New ERA heralds circulation boost for European research

Commissioner accelerates plan to ease flow of EU researchers and funding. Paul Jump reports

February 9, 2012



Credit: Reuters
Speaking frankly: commissioner vows to 'name and shame' laggard nations


Commentators have welcomed a promise by the European commissioner for research, innovation and science to fast-track implementation of the European Research Area in the hope of boosting economic growth.

The ERA, which national governments have asked the European Commission to fully implement by 2014, is envisaged as the equivalent of the Common Market for goods, and would see researchers and funding flow freely around the European Union.

Commissioner Máire Geoghegan-Quinn told last week's ERA conference in Brussels that Europe's pressing need to stimulate growth made it more urgent than ever to implement the single research area, which was first proposed in the wake of the Lisbon Summit in 2000.

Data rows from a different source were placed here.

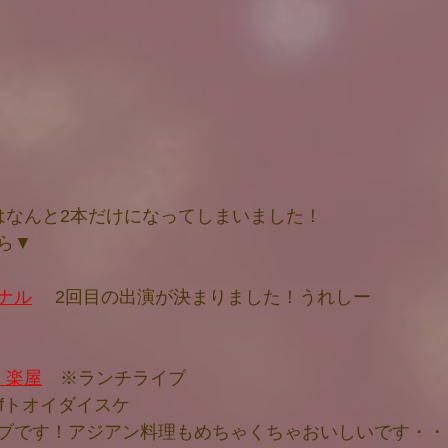
はなんと2本だけになってしまいました！
ら▼
ナル
 　2回目の出演が決まりました！うれしー
　楽屋
　※ランチライブ
o　pfトオイダイスケ
ブです！アジアン料理もめちゃくちゃおいしいです・・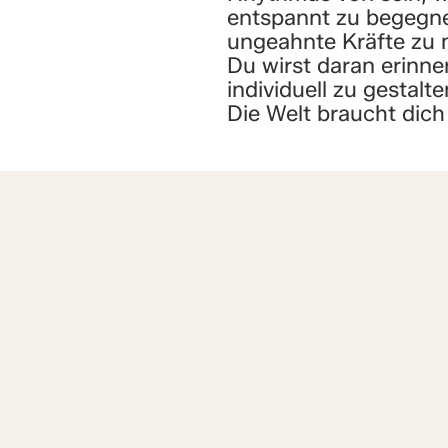
entspannt zu begegne
ungeahnte Kräfte zu m
Du wirst daran erinne
individuell zu gestalt
Die Welt braucht dich 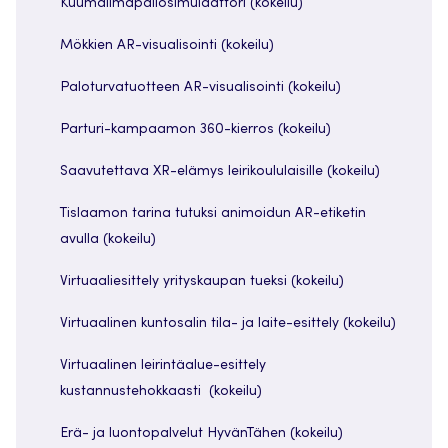
Kuumailmapallosimulaattori (kokeilu)
Mökkien AR-visualisointi (kokeilu)
Paloturvatuotteen AR-visualisointi (kokeilu)
Parturi-kampaamon 360-kierros (kokeilu)
Saavutettava XR-elämys leirikoululaisille (kokeilu)
Tislaamon tarina tutuksi animoidun AR-etiketin
avulla (kokeilu)
Virtuaaliesittely yrityskaupan tueksi (kokeilu)
Virtuaalinen kuntosalin tila- ja laite-esittely (kokeilu)
Virtuaalinen leirintäalue-esittely
kustannustehokkaasti (kokeilu)
Erä- ja luontopalvelut HyvänTähen (kokeilu)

Doing so would help to avoid duplication and promote collaboration, she said, while the more competitive research landscape it would create would drive up quality.

"We can't continue with a situation where research funding is not always allocated competitively, where positions are not always filled on merit, where researchers can't take their grants across borders, where large parts of Europe are not even in the game, and where there is a scandalous waste of female talent," she said.

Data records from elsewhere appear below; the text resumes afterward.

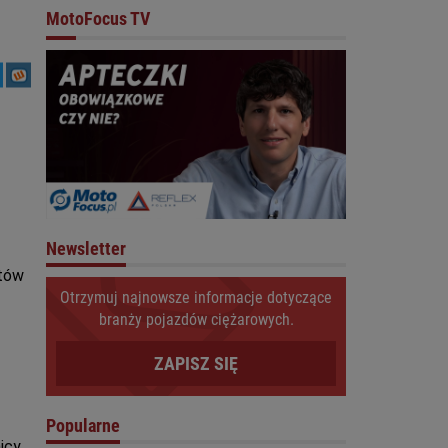
MotoFocus TV
Newsletter
ntów
Otrzymuj najnowsze informacje dotyczące
branży pojazdów ciężarowych.
ZAPISZ SIĘ
Popularne
icy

She was dismissive of progress on voluntary implementation, describing the case for legislating as "compelling". But since that could take a "very long time", she proposed to ask governments and research councils to sign up to pacts that would contain a plan for the implementation of "a small number of big-ticket items that will make the biggest impact on the economy", such as grant mobility, merit-based recruitment and measures to support female scientists. She also pledged to "name and shame" countries that drag their feet on implementation.

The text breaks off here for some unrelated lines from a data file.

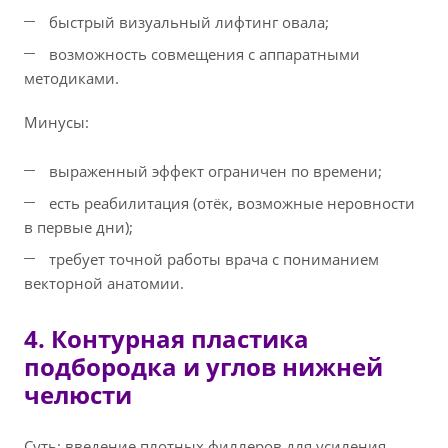
быстрый визуальный лифтинг овала;
возможность совмещения с аппаратными
методиками.
Минусы:
выраженный эффект ограничен по времени;
есть реабилитация (отёк, возможные неровности
в первые дни);
требует точной работы врача с пониманием
векторной анатомии.
4. Контурная пластика
подбородка и углов нижней
челюсти
Суть: введение плотных филлеров для усиления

Kurt Deketelaere, secretary-general of the League of European Research Universities, said he had been consistently impressed by the commissioner's plain speaking. "If we have a chance to pull this off, it is under her reign," he said.

He predicted that a legislative approach would ultimately be needed, claiming that Europe's other four freedoms of circulation - of people, goods, capital and services - would never have been realised by voluntary agreement.

His personal view was also that European research funding should be pooled and distributed by a "top-down European Research Council" that would identify the "absolute top researchers on topics".

But he accepted the political difficulties of such a move and said he could "live with" the commissioner's intention to concentrate on making European research funding mechanisms more interoperable, with synchronised funding calls and unified peer evaluation.

Luke Georghiou, vice-president for research and innovation at the University of Manchester, agreed that "lagging countries" would not want to risk their researchers missing out in a larger selection pool and would permit only "marginal transfers" of their funding when there was a real reason to do it, such as securing the participation of a key collaborator.

He also doubted that the threat of naming and shaming would guarantee implementation of the pacts.